Viruspandemie und Wirtschaftseinbruch haben die Zahl der Jugendlichen ohne Jobperspektive in Europa in die Höhe schnellen lassen. Während sie in Österreich bereits wieder sinkt, ist die Lage in Südeuropa immer noch drastisch. In Spanien liegt die Jugendarbeitslosigkeit bei knapp 40 Prozent. Der EU-Durchschnitt liegt bei 16,9 Prozent (Österreich: 9,7 Prozent).
Für jene unter ihnen, die im bisherigen Leben weder Job, Schulung noch Ausbildung ergattern konnten, steht das Akronym „NEET“ („Not in Education, Employment or Training“). Für sie ist bald das Programm „ALMA“ der EU-Kommission gedacht. So sollen Jugendliche in einem anderen EU-Mitgliedsstaat vorübergehend beschäftigt werden, wo sie Fertigkeiten und Sprachkenntnisse erwerben können.

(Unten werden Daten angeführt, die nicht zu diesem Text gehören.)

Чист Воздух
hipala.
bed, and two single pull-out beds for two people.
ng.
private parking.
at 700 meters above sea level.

Bis zu sechs Monate im Ausland
„Ziel ist es, ihre Fähigkeiten, Kenntnisse und Erfahrungen zu verbessern und ihnen die Möglichkeit zu geben, neue Verbindungen in ganz Europa zu knüpfen“, so die Kommission. „ALMA“ (ebenfalls ein Akronym, für „Aim, Learn, Master, Achieve“) soll zusätzlich zu anderen Programmen für Junge wie Erasmus+ oder das Europäische Solidaritätskorps etabliert werden. Im ersten Jahr stehen dafür aus den Töpfen des Europäischen Sozialfonds Plus (ESF+) 15 Millionen Euro zur Verfügung, der Starttermin ist allerdings noch offen. Noch befindet sich ALMA in der Entwicklungsphase.

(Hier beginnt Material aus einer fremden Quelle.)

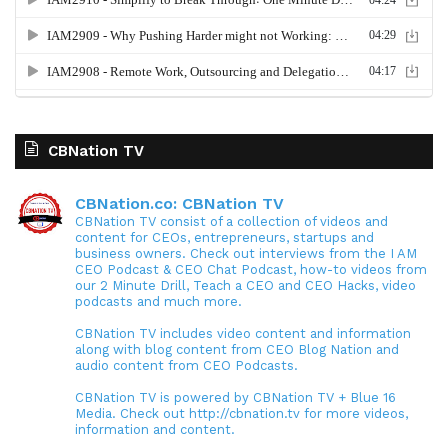
CBNation TV
CBNation.co: CBNation TV
CBNation TV consist of a collection of videos and
content for CEOs, entrepreneurs, startups and
business owners. Check out interviews from the I AM
CEO Podcast & CEO Chat Podcast, how-to videos from
our 2 Minute Drill, Teach a CEO and CEO Hacks, video
podcasts and much more.
CBNation TV includes video content and information
along with blog content from CEO Blog Nation and
audio content from CEO Podcasts.
CBNation TV is powered by CBNation TV + Blue 16
Media. Check out http://cbnation.tv for more videos,
information and content.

Bereits bekannt ist, dass die ausgewählten Jugendlichen eine betreute Stelle mit einer Dauer von bis zu sechs Monaten in einem anderen EU-Land erhalten sollen. Zuvor erhalten sie in ihrem Heimatland eine entsprechende Schulung, auch danach soll die Betreuung fortgesetzt werden, damit die erworbenen Fertigkeiten auch zu Hause zum Einsatz gebracht werden können.
Die Kosten für Anreise, Versicherung, Unterbringung und Lebenshaltung sollen großteils gedeckt werden, so die Kommission zu ORF.at. Zudem können die Firmen den Auszubildenden auch ein Gehalt zahlen, das wird allerdings von den Unternehmen selbst abhängen.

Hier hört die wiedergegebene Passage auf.